Ligue des droits de l’Homme
Founded in 1898 during the Dreyfus affair, the League for Human Right (LDH) has a rich history thanks to a century of activism and attentive monitoring of all major contemporary issues. Originally, its mandate was to defend an innocent man, victim of anti-Semitism and reason of state, but the LDH expanded its actions to include the defence of all citizens that were victims of injustice or of a breach of rights.

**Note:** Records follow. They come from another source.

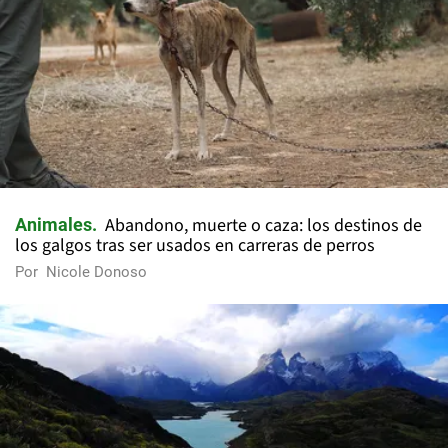
Abandono, muerte o caza: los destinos de
Animales
los galgos tras ser usados en carreras de perros
Por
Nicole Donoso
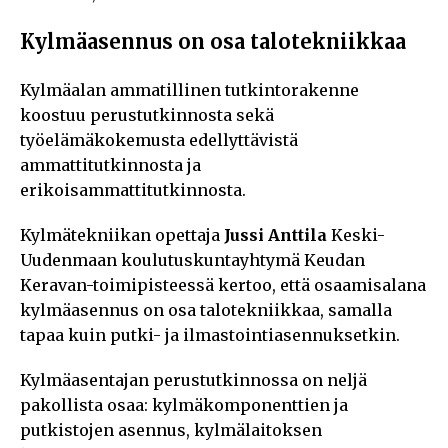
Kylmäasennus on osa talotekniikkaa
Kylmäalan ammatillinen tutkintorakenne
koostuu perustutkinnosta sekä
työelämäkokemusta edellyttävistä
ammattitutkinnosta ja
erikoisammattitutkinnosta.
Kylmätekniikan opettaja
Jussi Anttila
Keski-
Uudenmaan koulutuskuntayhtymä Keudan
Keravan-toimipisteessä kertoo, että osaamisalana
kylmäasennus on osa talotekniikkaa, samalla
tapaa kuin putki- ja ilmastointiasennuksetkin.
Kylmäasentajan perustutkinnossa on neljä
pakollista osaa: kylmäkomponenttien ja
putkistojen asennus, kylmälaitoksen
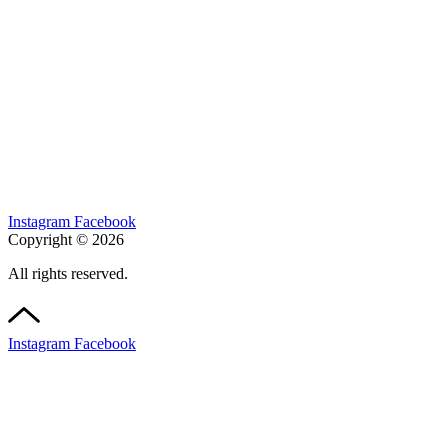
Instagram
Facebook
Copyright © 2026
All rights reserved.
Instagram
Facebook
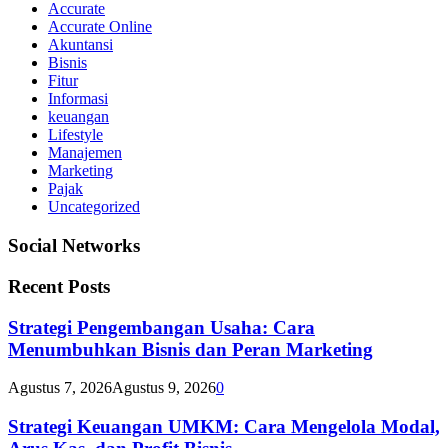
Accurate
Accurate Online
Akuntansi
Bisnis
Fitur
Informasi
keuangan
Lifestyle
Manajemen
Marketing
Pajak
Uncategorized
Social Networks
Recent Posts
Strategi Pengembangan Usaha: Cara
Menumbuhkan Bisnis dan Peran Marketing
Agustus 7, 2026
Agustus 9, 2026
0
Strategi Keuangan UMKM: Cara Mengelola Modal,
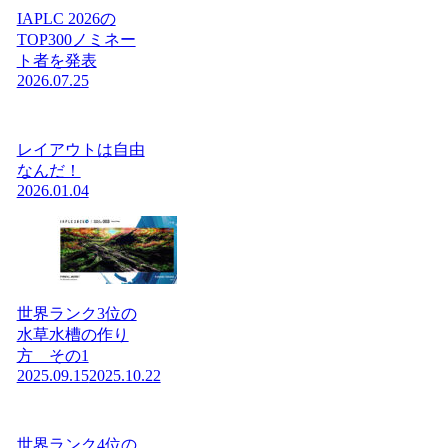
IAPLC 2026の
TOP300ノミネー
ト者を発表
2026.07.25
レイアウトは自由
なんだ！
2026.01.04
世界ランク3位の
水草水槽の作り
方 その1
2025.09.15
2025.10.22
世界ランク4位の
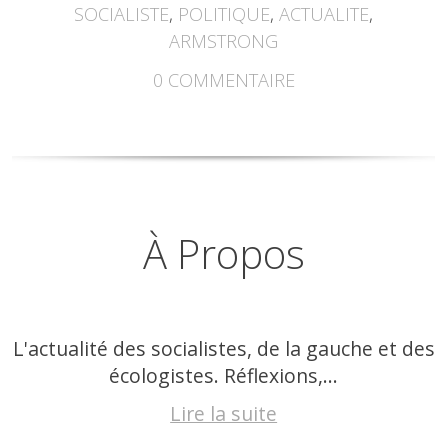
SOCIALISTE
,
POLITIQUE
,
ACTUALITE
,
ARMSTRONG
0
COMMENTAIRE
À Propos
L'actualité des socialistes, de la gauche et des
écologistes. Réflexions,...
Lire la suite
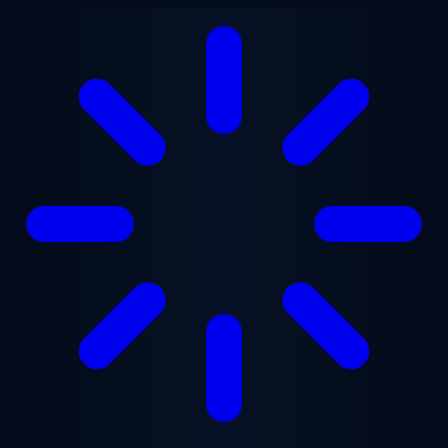
Saltar para o conteúdo principal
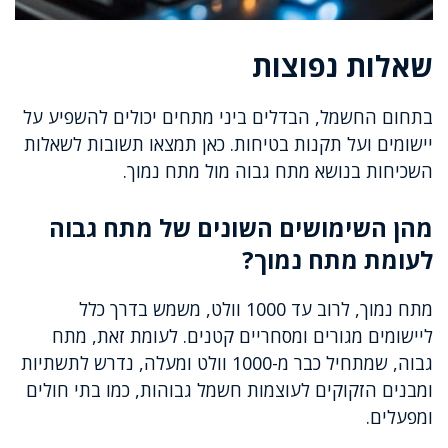
שאלות נפוצות
בתחום החשמל, הבדלים ביני מתחים יכולים להשפיע על
יישומים ועל תקנות בטיחות. כאן תמצאו תשובות לשאלות
השכיחות בנושא מתח גבוה מול מתח נמוך.
מהן השימושים השונים של מתח גבוה
לעומת מתח נמוך?
מתח נמוך, לרוב עד 1000 וולט, משמש בדרך כלל
ליישומים מגורים ומסחריים קטנים. לעומת זאת, מתח
גבוה, שמתחיל כבר מ-1000 וולט ומעלה, נדרש לתשתיות
ומבנים הזקוקים לעוצמות חשמל גבוהות, כמו בתי חולים
ומפעלים.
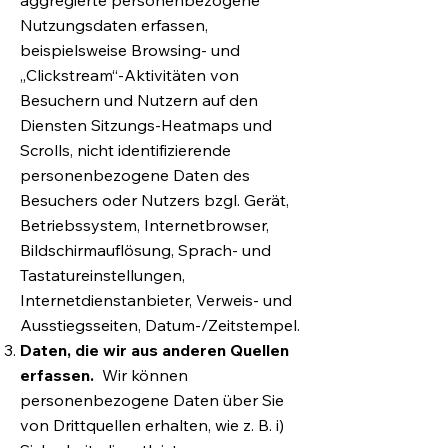
aggregierte personenbezogene
Nutzungsdaten erfassen,
beispielsweise Browsing- und
„Clickstream“-Aktivitäten von
Besuchern und Nutzern auf den
Diensten Sitzungs-Heatmaps und
Scrolls, nicht identifizierende
personenbezogene Daten des
Besuchers oder Nutzers bzgl. Gerät,
Betriebssystem, Internetbrowser,
Bildschirmauflösung, Sprach- und
Tastatureinstellungen,
Internetdienstanbieter, Verweis- und
Ausstiegsseiten, Datum-/Zeitstempel.
Daten, die wir aus anderen Quellen
erfassen.
Wir können
personenbezogene Daten über Sie
von Drittquellen erhalten, wie z. B. i)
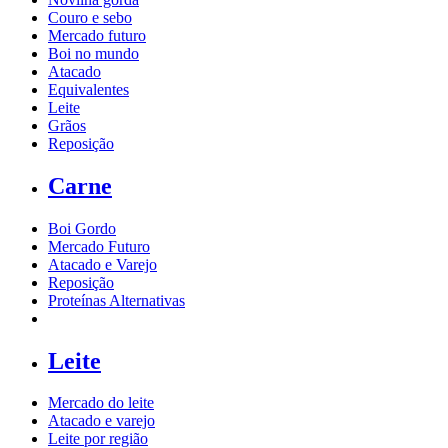
Couro e sebo
Mercado futuro
Boi no mundo
Atacado
Equivalentes
Leite
Grãos
Reposição
Carne
Boi Gordo
Mercado Futuro
Atacado e Varejo
Reposição
Proteínas Alternativas
Leite
Mercado do leite
Atacado e varejo
Leite por região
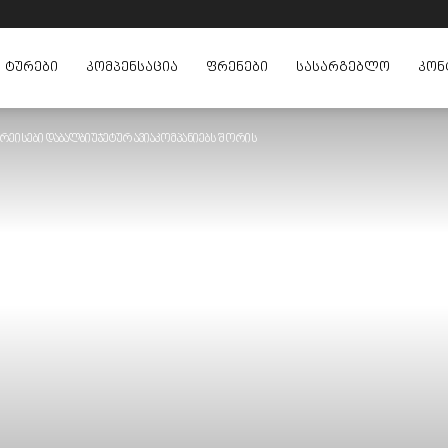
ᲢᲣᲠᲔᲑᲘ
ᲙᲝᲛᲞᲔᲜᲡᲐᲪᲘᲐ
ᲤᲠᲔᲜᲔᲑᲘ
ᲡᲐᲡᲐᲠᲒᲔᲑᲚᲝ
ᲙᲝᲜ
 რეისები დაბალბიუჯეტურ ავიაკომპანიებს შორის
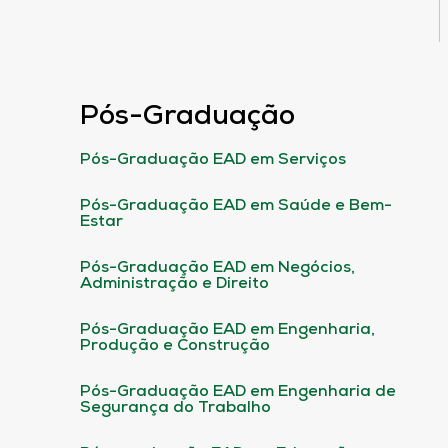
Pós-Graduação
Pós-Graduação EAD em Serviços
Pós-Graduação EAD em Saúde e Bem-
Estar
Pós-Graduação EAD em Negócios,
Administração e Direito
Pós-Graduação EAD em Engenharia,
Produção e Construção
Pós-Graduação EAD em Engenharia de
Segurança do Trabalho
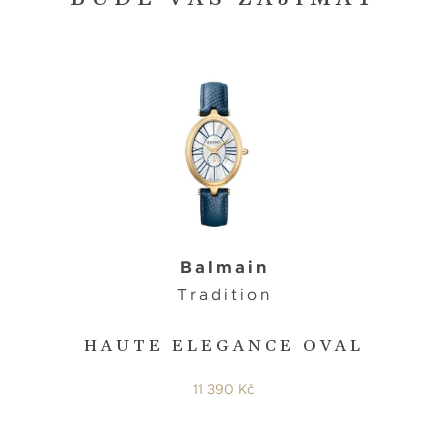
Balmain
Tradition
HAUTE ELEGANCE OVAL
11 390 Kč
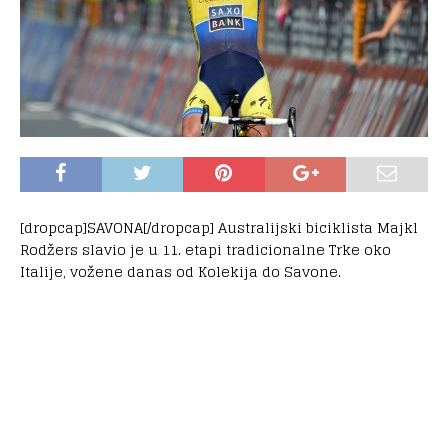
[dropcap]SAVONA[/dropcap] Australijski biciklista Majkl
Rodžers slavio je u 11. etapi tradicionalne Trke oko
Italije, vožene danas od Kolekija do Savone.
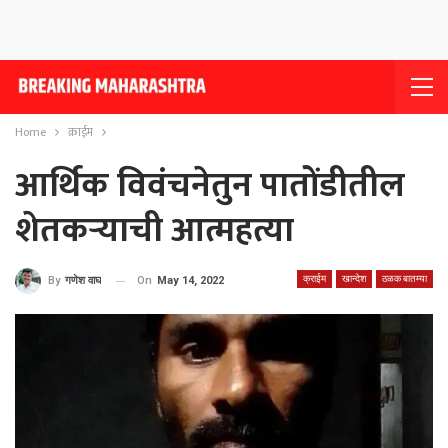
Home
क्राईम
आर्थिक विवंचनेतुन पातोंडीतील
शेतकऱ्याची आत्महत्या
क्राईम
खान्देश
ठळक बातम्या
On
May 14, 2022
By
गणेश वाघ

From World War I to the 1960s, the LDH’s aim was to preserve peace, fight against fascism and for decolonisation. In the 1970s, the organisation campaigned for the right to contraception and abortion as well as for the abolition of the death penalty. Since the 1980s, the LDH has fought for the abolition of restrictive laws on immigrants, for the legalisation of undocumented immigrants, and for the right of foreigners to vote in local elections. At the same time, in accordance with the concept of social citizenship, it fights against new forms of poverty and precariousness.
It is attached to the protection of secularism against fundamentalism and defends the right to housing, to universal healthcare and equality between the sexes. It condemns all forms of discrimination as well as police violence and fights for the respect of rights by the security forces.
For the LDH the abolition of the death penalty in France and in the rest of the European Union is not enough: it supports the international campaign to pressurise countries still using the death penalty, especially in the United States where it is involved in the abolitionist campaign.